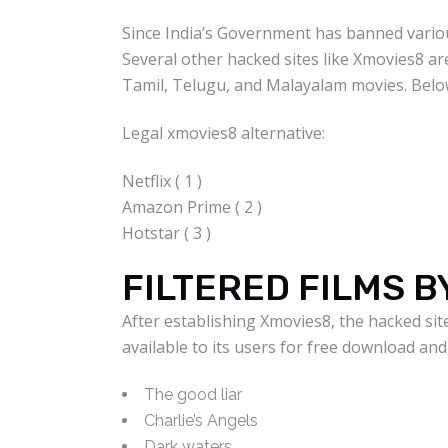
Since India’s Government has banned various
Several other hacked sites like Xmovies8 ar
Tamil, Telugu, and Malayalam movies. Belo
Legal xmovies8 alternative:
Netflix ( 1 )
Amazon Prime ( 2 )
Hotstar ( 3 )
FILTERED FILMS B
After establishing Xmovies8, the hacked si
available to its users for free download a
The good liar
Charlie’s Angels
Dark waters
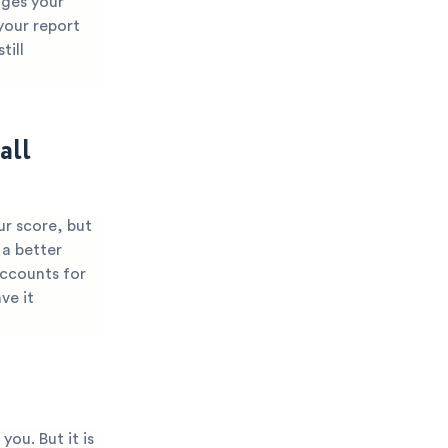
nges your
 your report
till
all
ur score, but
 a better
accounts for
ve it
you. But it is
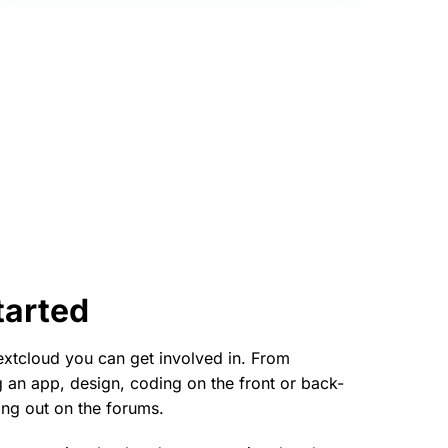
tarted
xtcloud you can get involved in. From
ng an app, design, coding on the front or back-
ing out on the forums.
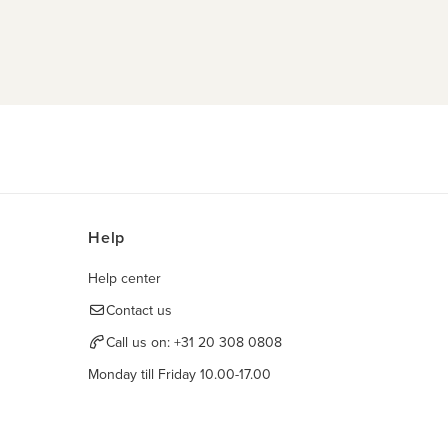
Help
Help center
Contact us
Call us on:
+31 20 308 0808
Monday till Friday 10.00-17.00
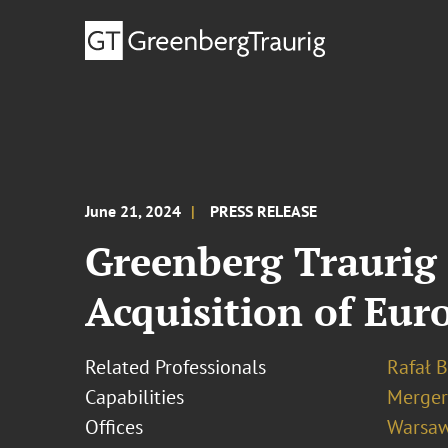
June 21, 2024
PRESS RELEASE
Greenberg Traurig 
Acquisition of Eur
Related Professionals
Rafał 
Capabilities
Merger
Offices
Warsa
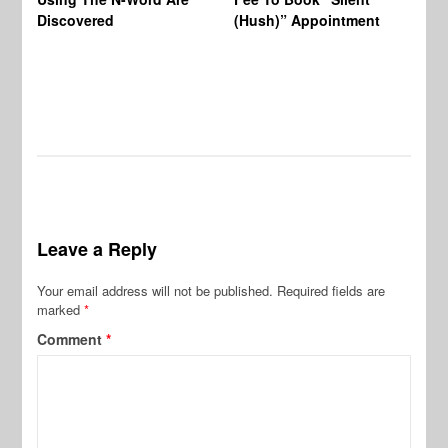
Wo
Discovered
(Hush)” Appointment
Leave a Reply
Your email address will not be published.
Required fields are
marked
*
Comment
*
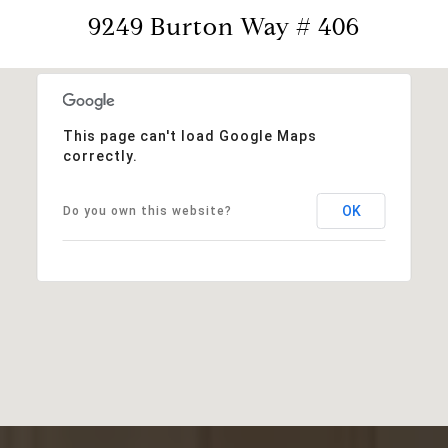
9249 Burton Way # 406
This page can't load Google Maps
correctly.
OK
Do you own this website?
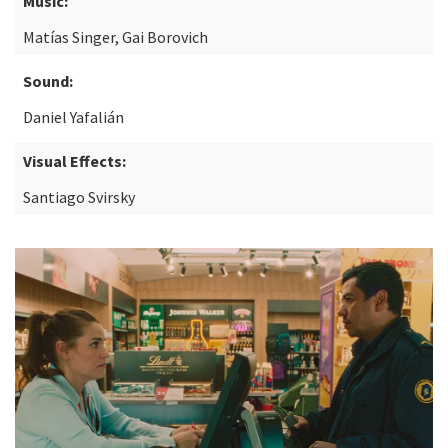
Music:
Matías Singer, Gai Borovich
Sound:
Daniel Yafalián
Visual Effects:
Santiago Svirsky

========================================

Aim of the task: Without the pictures, transcribe exactly the lines above from the one containing "available to its users for free download a" through the last.

Answer section:
available to its users for free download a
The good liar
Charlie’s Angels
Dark waters
nges your
 your report
till
all
ur score, but
 a better
accounts for
ve it
you. But it is
tarted
xtcloud you can get involved in. From
ng an app, design, coding on the front or back-
ing out on the forums.
Help
Help center
Contact us
Call us on:
+31 20 308 0808
Monday till Friday 10.00-17.00
June 21, 2024
PRESS RELEASE
Greenberg Traurig 
Acquisition of Eur
Related Professionals
Rafał 
Capabilities
Merger
Offices
Warsa
Wo
Discovered
(Hush)” Appointment
Leave a Reply
Your email address will not be published.
Required fields are
marked
*
Comment
*
9249 Burton Way # 406
This page can't load Google Maps
correctly.
OK
Do you own this website?
Music:
Matías Singer, Gai Borovich
Sound:
Daniel Yafalián
Visual Effects:
Santiago Svirsky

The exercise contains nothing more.